Follicle dysfunction may be the result of:
- An immune system response to ovarian tissue (autoimmune disease). Your immune system may produce antibodies against your own ovarian tissue, harming the egg-containing follicles and damaging the egg. What triggers the immune response is unclear, but exposure to a virus is one possibility.
- Unknown factors. If you develop premature ovarian failure through follicular dysfunction and your tests indicate that you don't have an autoimmune disease, further diagnostic studies may be necessary. An exact underlying cause often remains unknown.

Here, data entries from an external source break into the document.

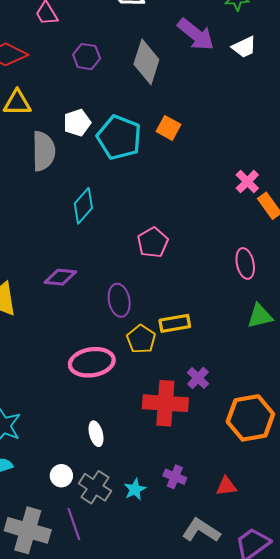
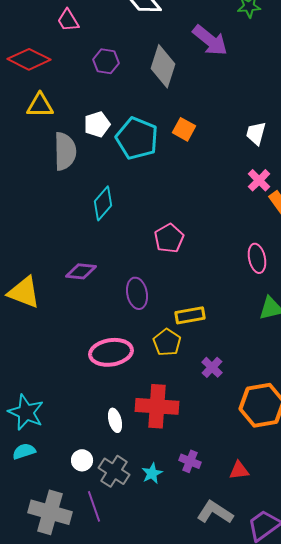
white trapezoid: (244, 47) -> (256, 133), moved, turned 130
yellow pentagon: (141, 339) -> (167, 342), moved
red cross: (165, 403) -> (157, 406), moved

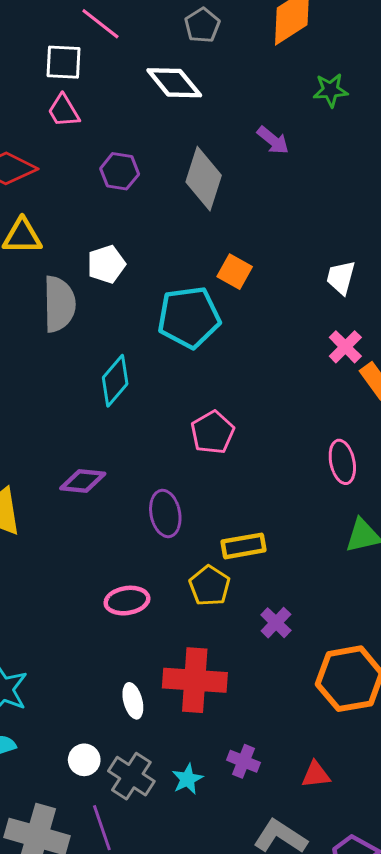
purple arrow: (210, 40) -> (273, 140), size x0.6
cyan pentagon: (137, 138) -> (189, 317), moved, turned -30
pink ellipse: (111, 352) -> (127, 601), size x0.7

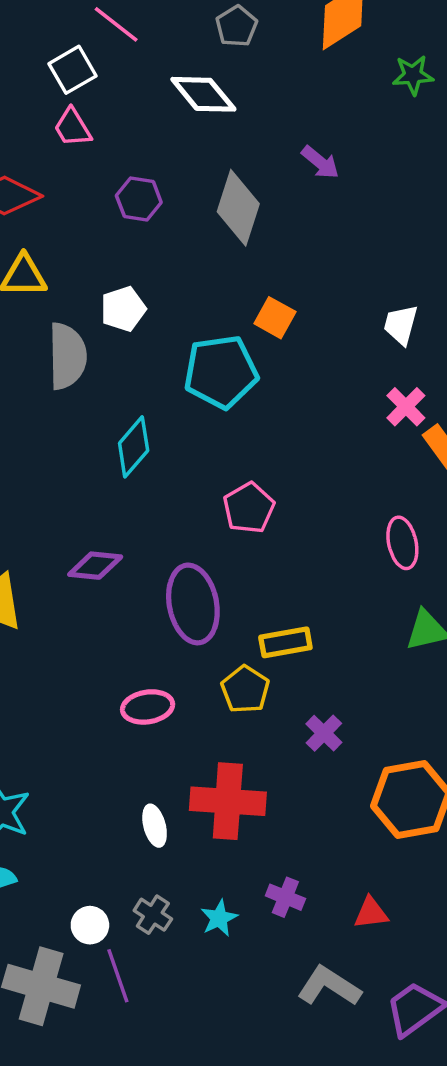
white square: (64, 62) -> (72, 70), turned -33
green star: (331, 90) -> (413, 75), moved
purple ellipse: (165, 513) -> (193, 604), size x1.4
white circle: (84, 760) -> (90, 925), moved
gray cross: (131, 776) -> (153, 915), size x0.7

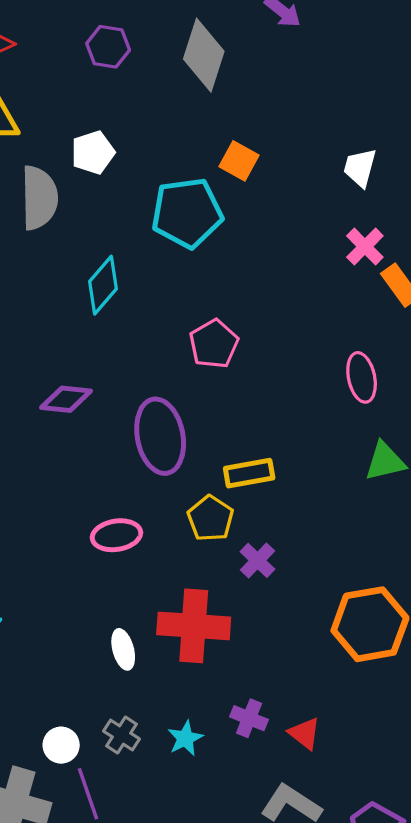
purple cross: (324, 733) -> (257, 560), moved
red triangle: (371, 913) -> (304, 733), moved, turned 45

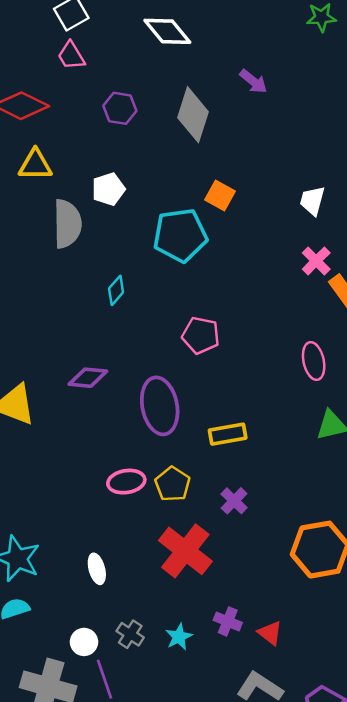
cyan diamond: (103, 285) -> (116, 290), size x0.7
pink pentagon: (214, 344) -> (201, 335), turned -30
yellow pentagon: (210, 518) -> (173, 484), moved
red cross: (194, 626) -> (185, 551), turned 34
white ellipse: (123, 649) -> (97, 569), moved

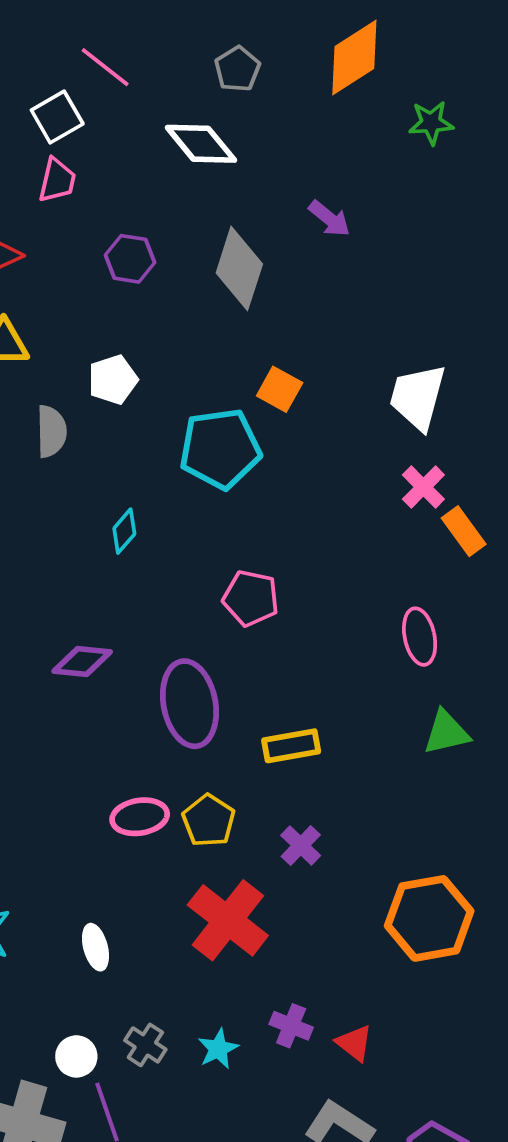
pink trapezoid: (71, 56) -> (57, 180), turned -136
white trapezoid: (312, 201) -> (418, 397), size x1.5
gray semicircle: (67, 224) -> (51, 431), size x0.7

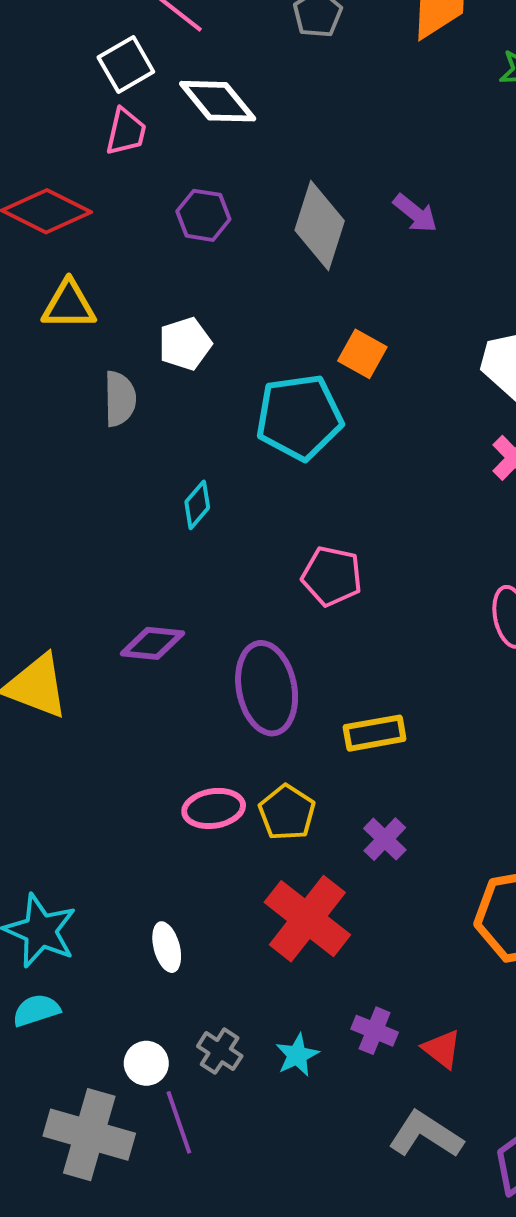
white diamond: (201, 144) -> (218, 101), moved
purple arrow: (329, 219) -> (415, 213), moved

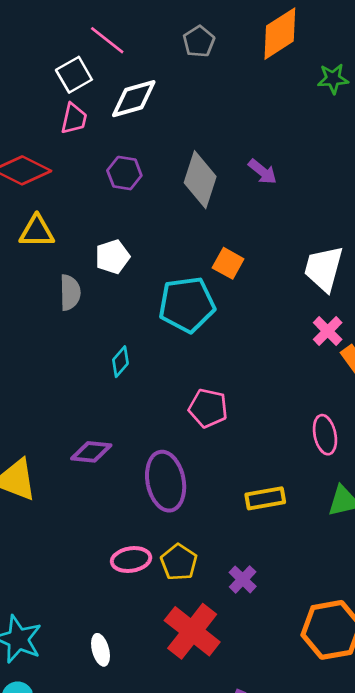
white diamond: (218, 101) -> (134, 99), turned -66
yellow rectangle: (375, 733) -> (265, 498), moved

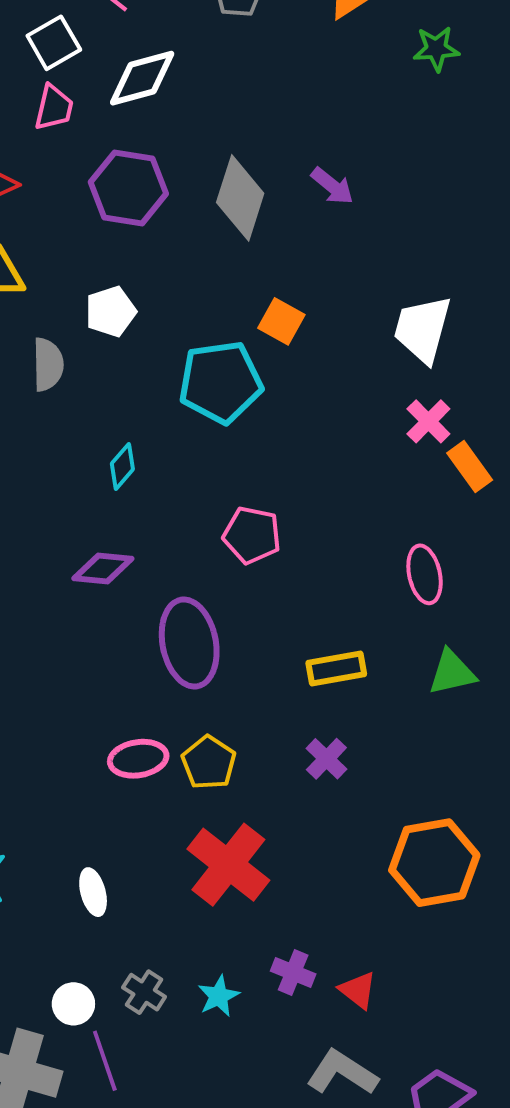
purple hexagon: (124, 173) -> (128, 188), size x1.5
purple diamond: (91, 452) -> (103, 568), moved
purple cross: (243, 579) -> (326, 759), moved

Factors that increase your risk of developing premature ovarian failure include:
- Age. The risk of ovarian failure rises sharply between age 35 and age 40.
- Family history. Having a family history of premature ovarian failure increases your risk of developing this disorder.
Complications of premature ovarian failure include:
- Infertility. Inability to get pregnant may be the most troubling complication of premature ovarian failure, although in rare cases, pregnancy is possible.
- Osteoporosis. The hormone estrogen helps maintain strong bones. Women with low levels of estrogen have an increased risk of developing weak and brittle bones (osteoporosis), which are more likely to break than healthy bones.
- Depression or anxiety. The risk of infertility and other complications arising from low estrogen levels may cause some women to become depressed or anxious.